(Saved data entries)
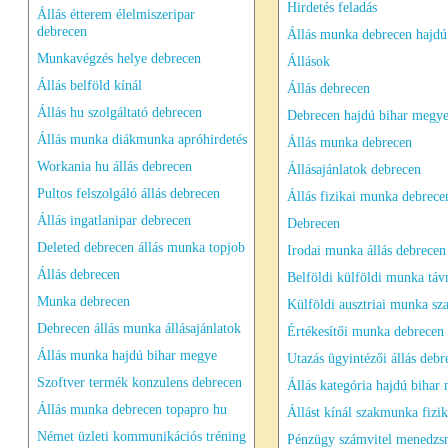
Hirdetés feladás
Állás étterem élelmiszeripar
debrecen
Állás munka debrecen hajdú
Munkavégzés helye debrecen
Állások
Állás belföld kínál
Állás debrecen
Állás hu szolgáltató debrecen
Debrecen hajdú bihar megy
Állás munka diákmunka apróhirdetés
Állás munka debrecen
Workania hu állás debrecen
Állásajánlatok debrecen
Pultos felszolgáló állás debrecen
Állás fizikai munka debrece
Állás ingatlanipar debrecen
Debrecen
Deleted debrecen állás munka topjob
Irodai munka állás debrecen
Állás debrecen
Belföldi külföldi munka tá
Munka debrecen
Külföldi ausztriai munka sz
Debrecen állás munka állásajánlatok
Értékesítői munka debrecen 
Állás munka hajdú bihar megye
Utazás ügyintézői állás deb
Szoftver termék konzulens debrecen
Állás kategória hajdú bihar
Állás munka debrecen topapro hu
Állást kínál szakmunka fizik
Német üzleti kommunikációs tréning
Pénzügy számvitel menedzs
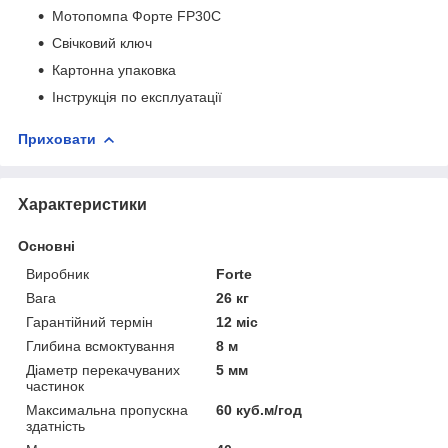
Мотопомпа Форте FP30C
Свічковий ключ
Картонна упаковка
Інструкція по експлуатації
Приховати
Характеристики
Основні
Виробник
Forte
Вага
26 кг
Гарантійний термін
12 міс
Глибина всмоктування
8 м
Діаметр перекачуваних
5 мм
частинок
Максимальна пропускна
60 куб.м/год
здатність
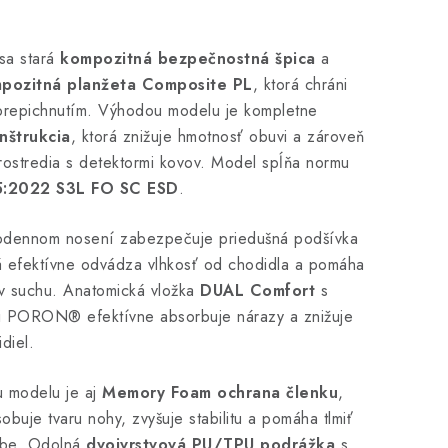
sa stará
kompozitná bezpečnostná špica
a
pozitná planžeta Composite PL
, ktorá chráni
prepichnutím. Výhodou modelu je kompletne
nštrukcia
, ktorá znižuje hmotnosť obuvi a zároveň
rostredia s detektormi kovov. Model spĺňa normu
:2022 S3L FO SC ESD
.
lodennom nosení zabezpečuje priedušná podšívka
rá efektívne odvádza vlhkosť od chodidla a pomáha
 v suchu. Anatomická vložka
DUAL Comfort
s
mi PORON® efektívne absorbuje nárazy a znižuje
diel.
 modelu je aj
Memory Foam ochrana členku
,
obuje tvaru nohy, zvyšuje stabilitu a pomáha tlmiť
ybe. Odolná
dvojvrstvová PU/TPU podrážka
s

### Task requirements
Copy the lines of the data above exactly as written, beginning with the line containing "Debrecen hajdú bihar megy" and ending with the line containing "Szoftver termék konzulens debrecen", and leave out all other lines.

### Task output
Debrecen hajdú bihar megy
Állás munka diákmunka apróhirdetés
Állás munka debrecen
Workania hu állás debrecen
Állásajánlatok debrecen
Pultos felszolgáló állás debrecen
Állás fizikai munka debrece
Állás ingatlanipar debrecen
Debrecen
Deleted debrecen állás munka topjob
Irodai munka állás debrecen
Állás debrecen
Belföldi külföldi munka tá
Munka debrecen
Külföldi ausztriai munka sz
Debrecen állás munka állásajánlatok
Értékesítői munka debrecen 
Állás munka hajdú bihar megye
Utazás ügyintézői állás deb
Szoftver termék konzulens debrecen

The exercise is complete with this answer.